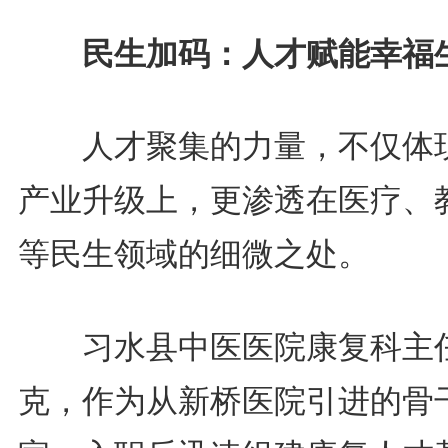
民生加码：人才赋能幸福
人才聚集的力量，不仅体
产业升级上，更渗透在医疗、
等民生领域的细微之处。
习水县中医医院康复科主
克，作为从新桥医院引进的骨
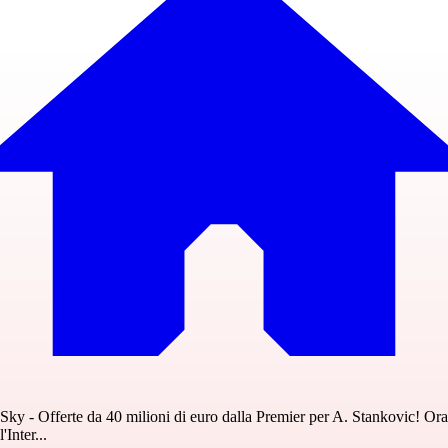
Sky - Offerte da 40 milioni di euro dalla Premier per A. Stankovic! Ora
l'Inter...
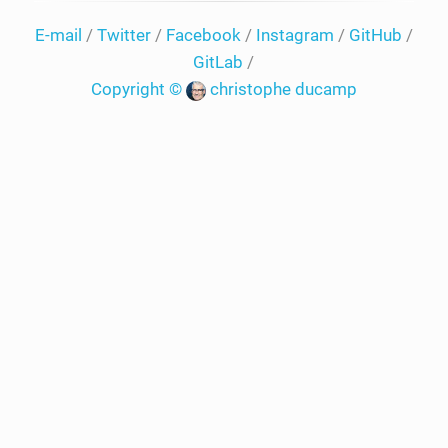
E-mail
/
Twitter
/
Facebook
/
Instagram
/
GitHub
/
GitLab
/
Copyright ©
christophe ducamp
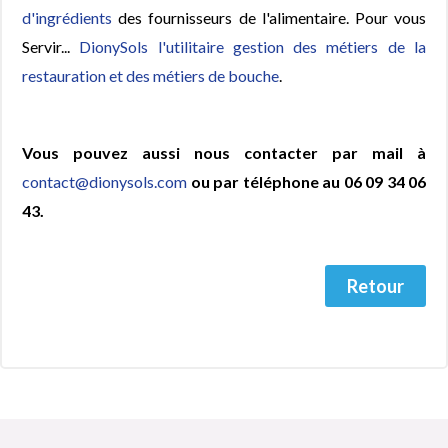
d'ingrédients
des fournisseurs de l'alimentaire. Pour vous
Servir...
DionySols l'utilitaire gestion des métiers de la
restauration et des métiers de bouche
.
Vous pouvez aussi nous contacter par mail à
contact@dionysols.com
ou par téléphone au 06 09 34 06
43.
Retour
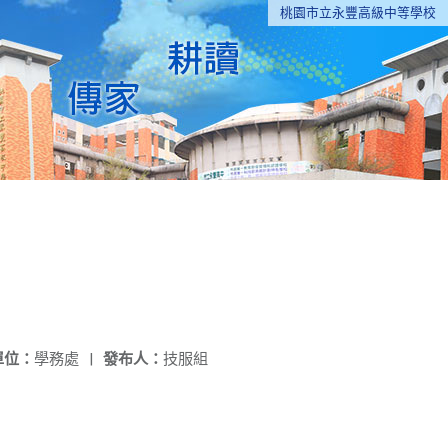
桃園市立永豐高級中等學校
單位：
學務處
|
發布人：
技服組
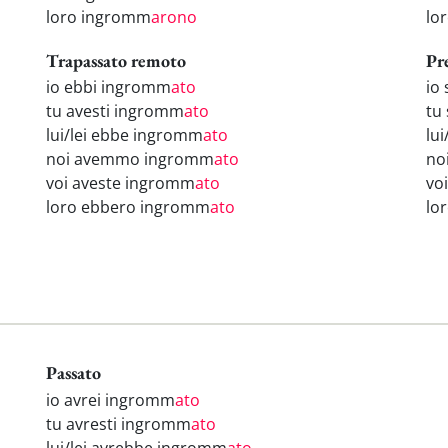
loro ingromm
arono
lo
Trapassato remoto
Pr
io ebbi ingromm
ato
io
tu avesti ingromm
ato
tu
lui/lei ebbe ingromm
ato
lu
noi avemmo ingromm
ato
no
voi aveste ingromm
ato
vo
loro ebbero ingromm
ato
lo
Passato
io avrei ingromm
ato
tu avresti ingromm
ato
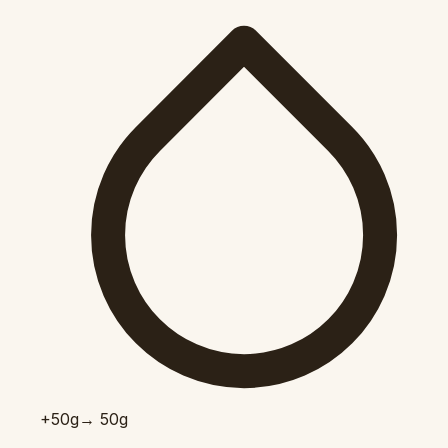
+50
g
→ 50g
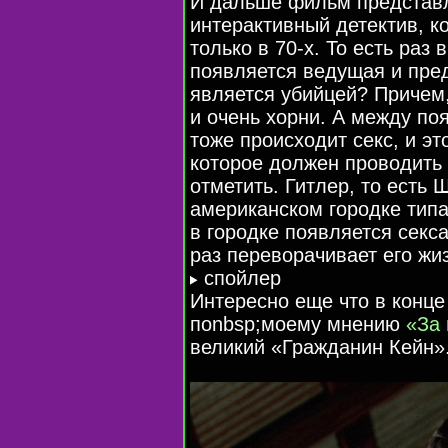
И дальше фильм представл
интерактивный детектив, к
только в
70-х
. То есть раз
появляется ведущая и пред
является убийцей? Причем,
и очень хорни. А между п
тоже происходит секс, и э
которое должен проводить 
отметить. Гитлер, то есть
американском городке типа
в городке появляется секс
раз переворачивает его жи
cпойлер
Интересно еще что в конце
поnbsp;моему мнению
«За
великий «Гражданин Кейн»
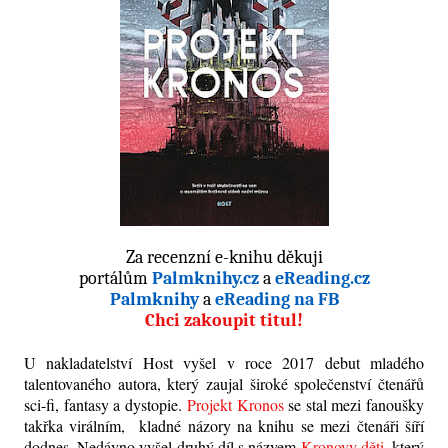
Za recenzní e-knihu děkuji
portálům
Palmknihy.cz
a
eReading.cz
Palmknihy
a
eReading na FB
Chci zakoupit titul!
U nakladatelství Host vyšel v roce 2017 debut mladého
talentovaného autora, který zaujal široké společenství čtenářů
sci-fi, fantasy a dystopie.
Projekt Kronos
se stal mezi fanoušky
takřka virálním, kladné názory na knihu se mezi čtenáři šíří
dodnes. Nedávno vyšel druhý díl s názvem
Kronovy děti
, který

=-=-=-=-=

WORK TO COMPLETE:
Show each line of the data that contains the string "ingromm".

ANSWER TO THIS EXERCISE:
loro ingromm
io ebbi ingromm
tu avesti ingromm
lui/lei ebbe ingromm
noi avemmo ingromm
voi aveste ingromm
loro ebbero ingromm
io avrei ingromm
tu avresti ingromm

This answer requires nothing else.